FAOS – The Employment Relations Research Centre has received a grant of DKK 34 million for a new five-year research programme with six research areas. This will enable the Centre to continue its research into the challenges facing the Danish labour market in the coming years.

Photo: Pexels / Ketut Subiyanto

The renewal of collective agreements in both the private and public labour market has always been the core focus for FAOS - The Employment Relations Research Centre’s research. This focus will be maintained in a new five-year research programme entitled 'The Danish model under increased politicisation, Europeanisation and digitalisation'. However, At the same time a number of new challenges will be examined.

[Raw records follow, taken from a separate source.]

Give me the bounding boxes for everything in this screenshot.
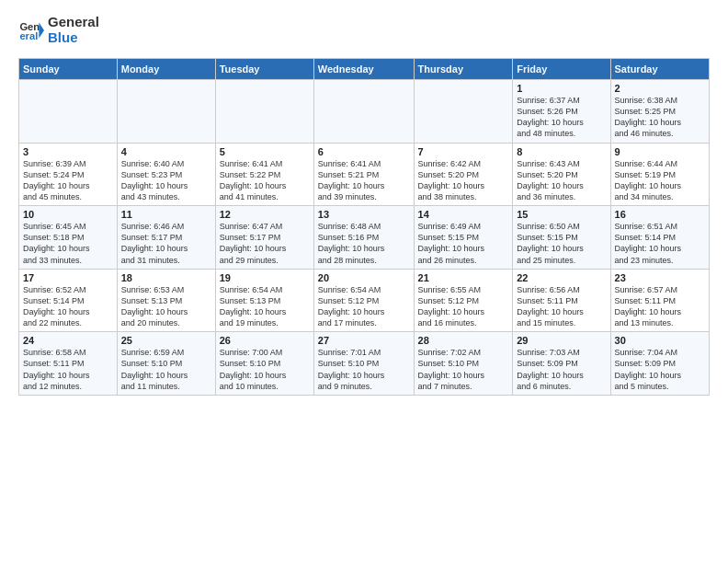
day-info: Sunrise: 6:39 AMSunset: 5:24 PMDaylight:… bbox=[23, 158, 113, 203]
calendar-day-3: 3Sunrise: 6:39 AMSunset: 5:24 PMDaylight… bbox=[19, 143, 118, 206]
calendar-day-19: 19Sunrise: 6:54 AMSunset: 5:13 PMDayligh… bbox=[215, 269, 313, 332]
day-number: 8 bbox=[517, 146, 606, 157]
day-number: 24 bbox=[23, 335, 113, 346]
day-info: Sunrise: 6:55 AMSunset: 5:12 PMDaylight:… bbox=[418, 284, 509, 329]
calendar-week-4: 17Sunrise: 6:52 AMSunset: 5:14 PMDayligh… bbox=[19, 269, 710, 332]
day-info: Sunrise: 6:59 AMSunset: 5:10 PMDaylight:… bbox=[121, 347, 211, 392]
calendar-day-29: 29Sunrise: 7:03 AMSunset: 5:09 PMDayligh… bbox=[513, 332, 610, 396]
calendar-week-1: 1Sunrise: 6:37 AMSunset: 5:26 PMDaylight… bbox=[19, 80, 710, 144]
day-info: Sunrise: 6:47 AMSunset: 5:17 PMDaylight:… bbox=[220, 221, 310, 266]
day-info: Sunrise: 6:54 AMSunset: 5:12 PMDaylight:… bbox=[318, 284, 410, 329]
day-number: 14 bbox=[418, 209, 509, 220]
day-info: Sunrise: 6:52 AMSunset: 5:14 PMDaylight:… bbox=[23, 284, 113, 329]
calendar-day-24: 24Sunrise: 6:58 AMSunset: 5:11 PMDayligh… bbox=[19, 332, 118, 396]
day-info: Sunrise: 6:42 AMSunset: 5:20 PMDaylight:… bbox=[418, 158, 509, 203]
weekday-header-sunday: Sunday bbox=[19, 59, 118, 80]
day-info: Sunrise: 6:38 AMSunset: 5:25 PMDaylight:… bbox=[615, 95, 705, 140]
weekday-header-tuesday: Tuesday bbox=[215, 59, 313, 80]
empty-cell bbox=[117, 80, 215, 144]
logo-icon: Gen eral bbox=[18, 17, 44, 43]
calendar-day-18: 18Sunrise: 6:53 AMSunset: 5:13 PMDayligh… bbox=[117, 269, 215, 332]
calendar-day-25: 25Sunrise: 6:59 AMSunset: 5:10 PMDayligh… bbox=[117, 332, 215, 396]
day-number: 21 bbox=[418, 272, 509, 283]
day-info: Sunrise: 6:58 AMSunset: 5:11 PMDaylight:… bbox=[23, 347, 113, 392]
day-info: Sunrise: 6:57 AMSunset: 5:11 PMDaylight:… bbox=[615, 284, 705, 329]
day-number: 6 bbox=[318, 146, 410, 157]
day-number: 13 bbox=[318, 209, 410, 220]
day-info: Sunrise: 6:49 AMSunset: 5:15 PMDaylight:… bbox=[418, 221, 509, 266]
day-info: Sunrise: 6:46 AMSunset: 5:17 PMDaylight:… bbox=[121, 221, 211, 266]
logo-text: General Blue bbox=[48, 15, 99, 45]
calendar-day-9: 9Sunrise: 6:44 AMSunset: 5:19 PMDaylight… bbox=[610, 143, 709, 206]
weekday-header-wednesday: Wednesday bbox=[313, 59, 414, 80]
day-number: 10 bbox=[23, 209, 113, 220]
calendar-day-12: 12Sunrise: 6:47 AMSunset: 5:17 PMDayligh… bbox=[215, 206, 313, 270]
page: Gen eral General Blue SundayMondayTuesda… bbox=[0, 0, 728, 405]
calendar-day-1: 1Sunrise: 6:37 AMSunset: 5:26 PMDaylight… bbox=[513, 80, 610, 144]
header: Gen eral General Blue bbox=[18, 15, 710, 45]
day-info: Sunrise: 6:41 AMSunset: 5:22 PMDaylight:… bbox=[220, 158, 310, 203]
day-number: 30 bbox=[615, 335, 705, 346]
calendar-day-5: 5Sunrise: 6:41 AMSunset: 5:22 PMDaylight… bbox=[215, 143, 313, 206]
day-info: Sunrise: 7:00 AMSunset: 5:10 PMDaylight:… bbox=[220, 347, 310, 392]
day-info: Sunrise: 7:03 AMSunset: 5:09 PMDaylight:… bbox=[517, 347, 606, 392]
day-info: Sunrise: 6:41 AMSunset: 5:21 PMDaylight:… bbox=[318, 158, 410, 203]
day-info: Sunrise: 6:50 AMSunset: 5:15 PMDaylight:… bbox=[517, 221, 606, 266]
calendar-body: 1Sunrise: 6:37 AMSunset: 5:26 PMDaylight… bbox=[19, 80, 710, 396]
calendar-day-8: 8Sunrise: 6:43 AMSunset: 5:20 PMDaylight… bbox=[513, 143, 610, 206]
day-info: Sunrise: 6:51 AMSunset: 5:14 PMDaylight:… bbox=[615, 221, 705, 266]
weekday-header-saturday: Saturday bbox=[610, 59, 709, 80]
day-number: 25 bbox=[121, 335, 211, 346]
calendar-day-26: 26Sunrise: 7:00 AMSunset: 5:10 PMDayligh… bbox=[215, 332, 313, 396]
calendar-day-17: 17Sunrise: 6:52 AMSunset: 5:14 PMDayligh… bbox=[19, 269, 118, 332]
logo: Gen eral General Blue bbox=[18, 15, 99, 45]
weekday-header-friday: Friday bbox=[513, 59, 610, 80]
empty-cell bbox=[215, 80, 313, 144]
calendar-day-21: 21Sunrise: 6:55 AMSunset: 5:12 PMDayligh… bbox=[414, 269, 513, 332]
day-number: 29 bbox=[517, 335, 606, 346]
calendar-day-11: 11Sunrise: 6:46 AMSunset: 5:17 PMDayligh… bbox=[117, 206, 215, 270]
day-number: 28 bbox=[418, 335, 509, 346]
calendar-table: SundayMondayTuesdayWednesdayThursdayFrid… bbox=[18, 58, 710, 396]
calendar-day-6: 6Sunrise: 6:41 AMSunset: 5:21 PMDaylight… bbox=[313, 143, 414, 206]
day-number: 17 bbox=[23, 272, 113, 283]
day-info: Sunrise: 6:48 AMSunset: 5:16 PMDaylight:… bbox=[318, 221, 410, 266]
day-info: Sunrise: 6:43 AMSunset: 5:20 PMDaylight:… bbox=[517, 158, 606, 203]
calendar-day-10: 10Sunrise: 6:45 AMSunset: 5:18 PMDayligh… bbox=[19, 206, 118, 270]
day-number: 22 bbox=[517, 272, 606, 283]
day-number: 12 bbox=[220, 209, 310, 220]
calendar-day-20: 20Sunrise: 6:54 AMSunset: 5:12 PMDayligh… bbox=[313, 269, 414, 332]
day-number: 27 bbox=[318, 335, 410, 346]
day-info: Sunrise: 7:04 AMSunset: 5:09 PMDaylight:… bbox=[615, 347, 705, 392]
calendar-day-15: 15Sunrise: 6:50 AMSunset: 5:15 PMDayligh… bbox=[513, 206, 610, 270]
calendar-day-30: 30Sunrise: 7:04 AMSunset: 5:09 PMDayligh… bbox=[610, 332, 709, 396]
empty-cell bbox=[313, 80, 414, 144]
day-info: Sunrise: 6:37 AMSunset: 5:26 PMDaylight:… bbox=[517, 95, 606, 140]
day-number: 1 bbox=[517, 83, 606, 94]
day-info: Sunrise: 6:53 AMSunset: 5:13 PMDaylight:… bbox=[121, 284, 211, 329]
day-number: 20 bbox=[318, 272, 410, 283]
day-number: 15 bbox=[517, 209, 606, 220]
weekday-header-thursday: Thursday bbox=[414, 59, 513, 80]
day-number: 7 bbox=[418, 146, 509, 157]
calendar-day-28: 28Sunrise: 7:02 AMSunset: 5:10 PMDayligh… bbox=[414, 332, 513, 396]
day-number: 18 bbox=[121, 272, 211, 283]
weekday-header-monday: Monday bbox=[117, 59, 215, 80]
day-number: 11 bbox=[121, 209, 211, 220]
day-number: 3 bbox=[23, 146, 113, 157]
day-number: 9 bbox=[615, 146, 705, 157]
day-info: Sunrise: 6:45 AMSunset: 5:18 PMDaylight:… bbox=[23, 221, 113, 266]
calendar-day-14: 14Sunrise: 6:49 AMSunset: 5:15 PMDayligh… bbox=[414, 206, 513, 270]
calendar-week-2: 3Sunrise: 6:39 AMSunset: 5:24 PMDaylight… bbox=[19, 143, 710, 206]
calendar-day-7: 7Sunrise: 6:42 AMSunset: 5:20 PMDaylight… bbox=[414, 143, 513, 206]
day-number: 2 bbox=[615, 83, 705, 94]
calendar-day-2: 2Sunrise: 6:38 AMSunset: 5:25 PMDaylight… bbox=[610, 80, 709, 144]
day-number: 23 bbox=[615, 272, 705, 283]
day-number: 16 bbox=[615, 209, 705, 220]
calendar-header: SundayMondayTuesdayWednesdayThursdayFrid… bbox=[19, 59, 710, 80]
calendar-day-22: 22Sunrise: 6:56 AMSunset: 5:11 PMDayligh… bbox=[513, 269, 610, 332]
day-info: Sunrise: 6:40 AMSunset: 5:23 PMDaylight:… bbox=[121, 158, 211, 203]
day-info: Sunrise: 6:56 AMSunset: 5:11 PMDaylight:… bbox=[517, 284, 606, 329]
day-info: Sunrise: 7:02 AMSunset: 5:10 PMDaylight:… bbox=[418, 347, 509, 392]
empty-cell bbox=[414, 80, 513, 144]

In the new programme, FAOS, which will continue to be based at the Department of Sociology at the University of Copenhagen, has selected six research areas to focus on in the coming years. Each area will form the framework for a number of research projects that can shed new light on the development and challenges of the Danish model in a time of increased politicisation, Europeanisation and digitalisation.

The six research areas are:

  • Collective bargaining systems
  • Labour market organisations
  • Negotiations and co-operation at workplace level
  • The revitalisation of Social Europe
  • Digitalisation, flexible employment reforms and security
  • Social partners, labour supply and future skills needs

Increased politicisation of labour market regulation
Especially since the current government's cancellation of Great Prayer Day and wage increases for specific groups in the public sector, increased politicisation has been on the agenda. This has led to debate about how far the negotiation autonomy extends, which risks weakening the collective agreement model in the long term.

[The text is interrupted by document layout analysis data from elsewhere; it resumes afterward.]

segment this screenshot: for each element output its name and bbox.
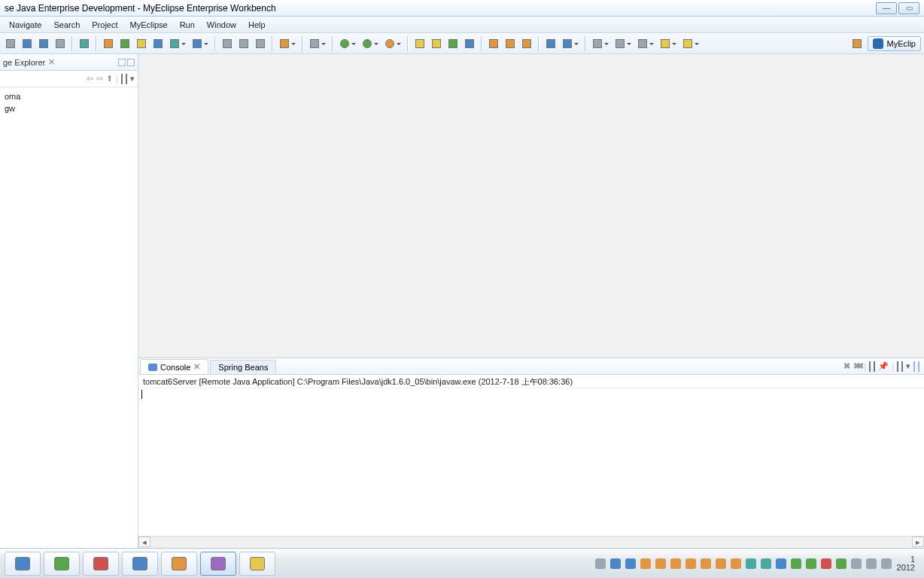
- runext-icon[interactable]: [382, 36, 397, 51]
- tree-item[interactable]: oma: [5, 90, 133, 102]
- deploy-icon[interactable]: [167, 36, 182, 51]
- scroll-right-icon[interactable]: ▸: [912, 537, 924, 547]
- tray-cloud-icon[interactable]: [745, 558, 757, 570]
- console-output[interactable]: [138, 388, 924, 536]
- forward-icon[interactable]: [96, 74, 103, 84]
- up-icon[interactable]: ⬆: [106, 74, 113, 84]
- tray-qq7-icon[interactable]: [715, 558, 727, 570]
- explorer-tree[interactable]: oma gw: [0, 87, 138, 548]
- taskbar-browser-icon[interactable]: [44, 552, 80, 576]
- align1-icon[interactable]: [543, 36, 558, 51]
- nav3-icon[interactable]: [635, 36, 650, 51]
- tray-keyboard-icon[interactable]: [594, 558, 606, 570]
- clear-icon[interactable]: [869, 362, 871, 371]
- tray-volume-icon[interactable]: [880, 558, 892, 570]
- menu-navigate[interactable]: Navigate: [3, 18, 47, 32]
- tool2-icon[interactable]: [236, 36, 251, 51]
- image-icon[interactable]: [277, 36, 292, 51]
- run-icon[interactable]: [360, 36, 375, 51]
- explorer-tab[interactable]: ge Explorer ✕: [0, 54, 138, 71]
- fwd-icon[interactable]: [680, 36, 695, 51]
- tray-qq2-icon[interactable]: [640, 558, 652, 570]
- tray-flag-icon[interactable]: [850, 558, 862, 570]
- tray-chat-icon[interactable]: [730, 558, 742, 570]
- dropdown-icon[interactable]: ▾: [906, 361, 910, 371]
- menu-myeclipse[interactable]: MyEclipse: [124, 18, 174, 32]
- minimize-view-icon[interactable]: [118, 59, 126, 66]
- clock[interactable]: 1 2012: [897, 555, 915, 572]
- tray-qq6-icon[interactable]: [700, 558, 712, 570]
- nav2-icon[interactable]: [612, 36, 628, 51]
- camera-icon[interactable]: [307, 36, 322, 51]
- maximize-button[interactable]: ▭: [898, 2, 919, 14]
- tray-av-icon[interactable]: [760, 558, 772, 570]
- tab-console[interactable]: Console ✕: [140, 359, 208, 374]
- max-view-icon[interactable]: [918, 362, 919, 371]
- print-icon[interactable]: [53, 36, 68, 51]
- menu-window[interactable]: Window: [201, 18, 242, 32]
- perspective-button[interactable]: MyEclip: [868, 36, 921, 51]
- tree-item[interactable]: gw: [5, 102, 133, 114]
- tray-kav-icon[interactable]: [805, 558, 817, 570]
- collapse-icon[interactable]: [121, 75, 123, 84]
- pin-icon[interactable]: 📌: [878, 361, 889, 371]
- nav1-icon[interactable]: [590, 36, 605, 51]
- link-editor-icon[interactable]: [126, 75, 127, 84]
- min-view-icon[interactable]: [913, 362, 915, 371]
- search2-icon[interactable]: [519, 36, 534, 51]
- hibernate-icon[interactable]: [134, 36, 149, 51]
- tool3-icon[interactable]: [253, 36, 268, 51]
- remove-all-icon[interactable]: ✖✖: [853, 361, 861, 371]
- tray-net-icon[interactable]: [820, 558, 832, 570]
- tray-qq4-icon[interactable]: [670, 558, 682, 570]
- tray-qq1-icon[interactable]: [625, 558, 637, 570]
- pkg4-icon[interactable]: [462, 36, 477, 51]
- tray-safe-icon[interactable]: [609, 558, 622, 570]
- pencil-icon[interactable]: [503, 36, 518, 51]
- maximize-view-icon[interactable]: [127, 59, 135, 66]
- minimize-button[interactable]: —: [876, 2, 897, 14]
- tray-battery-icon[interactable]: [865, 558, 877, 570]
- tool1-icon[interactable]: [220, 36, 235, 51]
- menu-run[interactable]: Run: [174, 18, 201, 32]
- build-icon[interactable]: [77, 36, 92, 51]
- back-icon[interactable]: [658, 36, 673, 51]
- taskbar-word-icon[interactable]: [122, 552, 158, 576]
- tray-usb-icon[interactable]: [835, 558, 847, 570]
- close-icon[interactable]: ✕: [48, 57, 55, 67]
- taskbar-ie-icon[interactable]: [5, 552, 41, 576]
- jsf-icon[interactable]: [150, 36, 166, 51]
- close-icon[interactable]: ✕: [193, 362, 200, 372]
- pkg2-icon[interactable]: [429, 36, 444, 51]
- display-selected-icon[interactable]: [897, 362, 898, 371]
- pkg3-icon[interactable]: [445, 36, 460, 51]
- menu-project[interactable]: Project: [86, 18, 123, 32]
- horizontal-scrollbar[interactable]: ◂ ▸: [138, 536, 924, 548]
- save-icon[interactable]: [20, 36, 35, 51]
- menu-help[interactable]: Help: [242, 18, 272, 32]
- tray-qq5-icon[interactable]: [685, 558, 697, 570]
- taskbar-toolbox-icon[interactable]: [83, 552, 119, 576]
- struts-icon[interactable]: [101, 36, 116, 51]
- open-perspective-icon[interactable]: [850, 36, 865, 51]
- taskbar-notepad-icon[interactable]: [161, 552, 197, 576]
- back-icon[interactable]: [87, 74, 93, 84]
- align2-icon[interactable]: [560, 36, 575, 51]
- tray-music-icon[interactable]: [790, 558, 802, 570]
- tab-spring-beans[interactable]: Spring Beans: [210, 360, 276, 374]
- debug-icon[interactable]: [337, 36, 352, 51]
- tray-qq3-icon[interactable]: [655, 558, 667, 570]
- browser-icon[interactable]: [190, 36, 205, 51]
- taskbar-eclipse-icon[interactable]: [200, 552, 236, 576]
- scroll-lock-icon[interactable]: [874, 362, 875, 371]
- open-console-icon[interactable]: [901, 362, 903, 371]
- menu-search[interactable]: Search: [47, 18, 86, 32]
- spring-icon[interactable]: [117, 36, 132, 51]
- scroll-left-icon[interactable]: ◂: [138, 537, 150, 547]
- tray-shield-icon[interactable]: [775, 558, 787, 570]
- view-menu-icon[interactable]: ▾: [130, 74, 135, 84]
- new-icon[interactable]: [3, 36, 18, 51]
- remove-icon[interactable]: ✖: [843, 361, 850, 371]
- folder1-icon[interactable]: [486, 36, 501, 51]
- pkg1-icon[interactable]: [412, 36, 427, 51]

The many EU initiatives on the labour market in recent years also represent a politicisation of the Danish model. In particular, the directive on minimum wages has sparked strong Danish reactions and raised the fundamental question of how far the EU can go when it comes to wage conditions in the member states. There is broad support for the EU among Danish employer organisations and trade unions, but there is also frustration that the efforts in Brussels often become defensive missions when, for example, proposed directives and court rulings clash with Danish labour market regulation.

A better understanding of European policy processes is therefore crucial, including knowledge on who the driving actors are and what motivates them. As well as knowledge about the consequences of European regulation for the Danish model.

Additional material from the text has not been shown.